Michael Haverty, chief of the Knsas city Southern Railway. He began his railroad career in 1963 as a brakeman and completed the company's management training in 1967. He moved up until he was named president in 1995. Today he serves as chairman of Kansas City Southern as well as Kansas City Southern de Mexico.

Susan Segal, president of the Council of the Americas. She was appointed to that position in 2003 after spending part of her career with an investment and advisory group focused on Latin America.

Douglas Stotlar, president of Con- Way Inc., a $4.7 billion freight operations organization.

Jeff Zucker, president of NBC Universal. In his 20-year career with NBC he's worked with production of NBC's coverage of several major events, including the "Decision 2000" election night as well as the 1993 and 1997 presidential inaugurations.

The NACC is a group of 30 multinational corporations handpicked by the chambers of commerce in the three countries to provide closed-door advice to the 20 trilateral bureaucratic working groups assigned to "integrate" and "harmonize" North American regulations over a wide range of policy areas.
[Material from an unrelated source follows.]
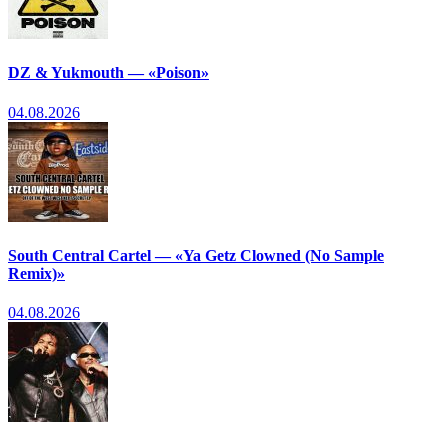
DZ & Yukmouth — «Poison»
04.08.2026
South Central Cartel — «Ya Getz Clowned (No Sample
Remix)»
04.08.2026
The Security and Prosperity Partnership of North America was first declared on March 23, 2005, at the conclusion of a Waco, Texas, summit between President Bush and Mexico's then-President Vicente Fox and Canada's then-Prime Minister Paul Martin.

Attending the New Orleans summit were two of the three cabinet officers assigned to manage the 20 bureaucratic trilateral working groups established under SPP: Secretary of Commerce Carlos Guiterrez, representing the "Security Working Groups" and Secretary of Homeland Security Michael Chertoff, representing the "Prosperity Working Groups."

Visibly absent was Secretary of State Condoleezza Rice. Her absence, and the absence of her counterparts from Mexico and Canada, signaled the meeting had been demoted by the three leaders from the status of an official state meeting where the secretary of state and her counterparts would have taken the lead in an official State Department-level diplomatic agenda.

Also in attendance was Stephen Hadley, Assistant to the President for National Security Affairs.